Project Overview
Toggle started as speculative design research and grew into a concept for a social gaming café built around play, inclusion, and charitable impact. Inspired by models like Humble Bundle and classic internet café culture, Toggle imagined how gaming spaces, physical and digital, could build empathy, shared experiences, and community-driven fundraising.
This was a multi-phase project grounded in rapid prototyping, systems thinking, and brand-driven interaction design. Toggle wasn't a functioning product. It was a question about how tangible environments can support real play through consistent visual identity and clear purpose.

Toggle Logo
❓ Problem Space
Traditional gaming environments can feel overstimulating, exclusive, or overly commercial. This project questioned:
How can design welcome diverse players while building emotional belonging?
How can communal gaming spaces also serve social good?
Design Challenge: Create a concept for a gaming space that:
Blends physical environments with digital motifs.
Centers community and playtesting over profit.
Channels revenue toward charitable causes.
🎨 My Role
This was a fast-paced, independent graduate project, refined through:
Collaborative critique sessions, improvisational design reviews, and iterative prototyping.
Ownership of branding and visual identity, from menus to logos, merchandise, and café touchpoints.
System-level thinking to connect the in-store experience with broader philanthropic goals and potential partner engagement for data and playtesting feedback loops.
Tools
Adobe Acrobat
Adobe Illustrator
Adobe InDesign
Adobe Photoshop
Google Suite
Toggle's visual identity system (menus, correspondence templates, brand guidelines) reflects a cohesive pixel-based aesthetic grounded in warmth and accessibility.
Key UX & Product Design Insights
Rapid Iteration: Generated and evolved 11+ concept versions, adapting to new critiques and merging/disentangling ideas with peers.
Product-System Concepting: Envisioned a hybrid subscription model, in-store rental system, and company partnerships for game demo feedback loops.
Design Communication: Learned to advocate for evolving ideas and design in flux, balancing feedback and creative autonomy.

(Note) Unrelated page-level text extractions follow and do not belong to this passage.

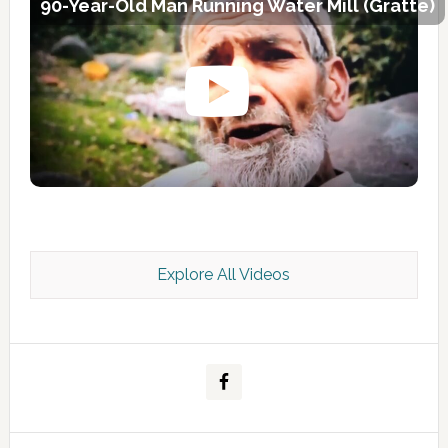
90-Year-Old Man Running Water Mill (Gratte)
Explore All Videos
Kashmir Scan July 2026 e Magazine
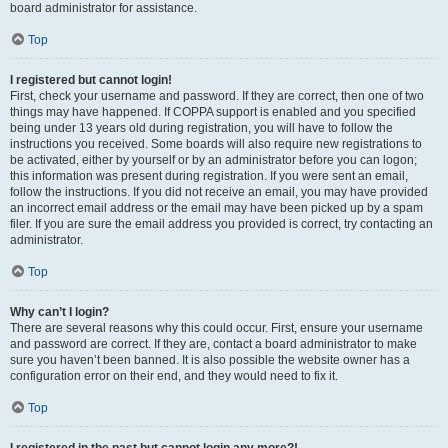
board administrator for assistance.
Top
I registered but cannot login!
First, check your username and password. If they are correct, then one of two
things may have happened. If COPPA support is enabled and you specified
being under 13 years old during registration, you will have to follow the
instructions you received. Some boards will also require new registrations to
be activated, either by yourself or by an administrator before you can logon;
this information was present during registration. If you were sent an email,
follow the instructions. If you did not receive an email, you may have provided
an incorrect email address or the email may have been picked up by a spam
filer. If you are sure the email address you provided is correct, try contacting an
administrator.
Top
Why can’t I login?
There are several reasons why this could occur. First, ensure your username
and password are correct. If they are, contact a board administrator to make
sure you haven’t been banned. It is also possible the website owner has a
configuration error on their end, and they would need to fix it.
Top
I registered in the past but cannot login any more?!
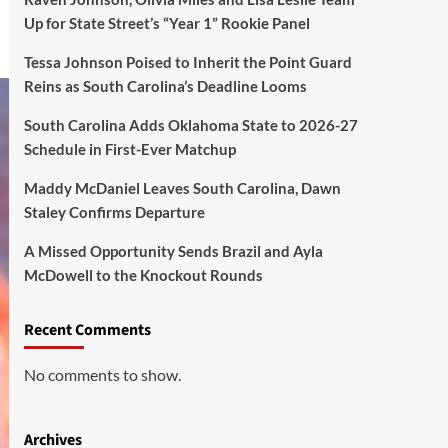
Up for State Street’s “Year 1” Rookie Panel
Tessa Johnson Poised to Inherit the Point Guard
Reins as South Carolina’s Deadline Looms
South Carolina Adds Oklahoma State to 2026-27
Schedule in First-Ever Matchup
Maddy McDaniel Leaves South Carolina, Dawn
Staley Confirms Departure
A Missed Opportunity Sends Brazil and Ayla
McDowell to the Knockout Rounds
Recent Comments
No comments to show.
Archives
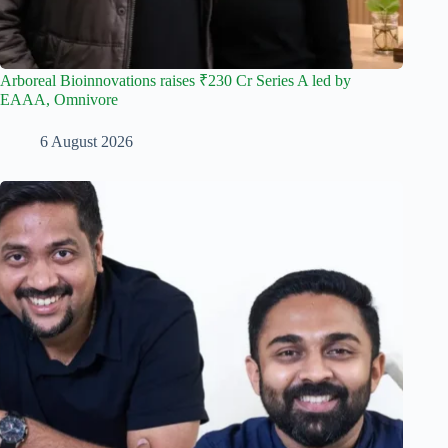
Arboreal Bioinnovations raises ₹230 Cr Series A led by
EAAA, Omnivore
6 August 2026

Early concept evolution from app-based beta-testing (BetterBeta, Applay) to a physical gaming café, with each iteration refining user interaction ideas and visual style.
Visual Identity in Service of System Goals
Toggle's visual identity started as creative exploration and became a tool for the experience themes underneath it: comfort, community, and permission to play.
The pixelated logotype did more than look like a style choice. It pulled from retro game culture to create shared nostalgia across a diverse player base.
Warm earth tones and energetic reds created a balance between inviting spaces and energized play, designed to feel familiar yet exciting.
Every brand element was treated as a touchpoint: menus, signage, coffee cups, and merchandise all worked to make social play feel cohesive, both online and offline.
This branding exercise taught me how visual consistency supports emotional clarity, and how it helps people feel safe and welcome enough to actually show up. The process deepened my ability to think across physical-digital systems and prototype experiences that feel lived in.




Mid-project critique session where Toggle's design system was evaluated and refined for cohesion and emotional resonance.
While speculative, Toggle helped me:
Think in product ecosystems, not just interfaces.
Embrace experimental workflows, prioritizing iteration over perfection.
Recognize that inclusive systems have to go deeper than aesthetics, and see clearly where accessibility would need to be built in from the start, not retrofitted.
“Toggle was about reminding people they belong.”
If I returned to Toggle today, I'd integrate inclusive design principles more deliberately. The physical space and brand would extend to accommodate diverse physical and cognitive needs, from adaptive playstations to accessible café layouts. I'd explore partnerships with inclusive gaming initiatives so Toggle could serve both fun and equity.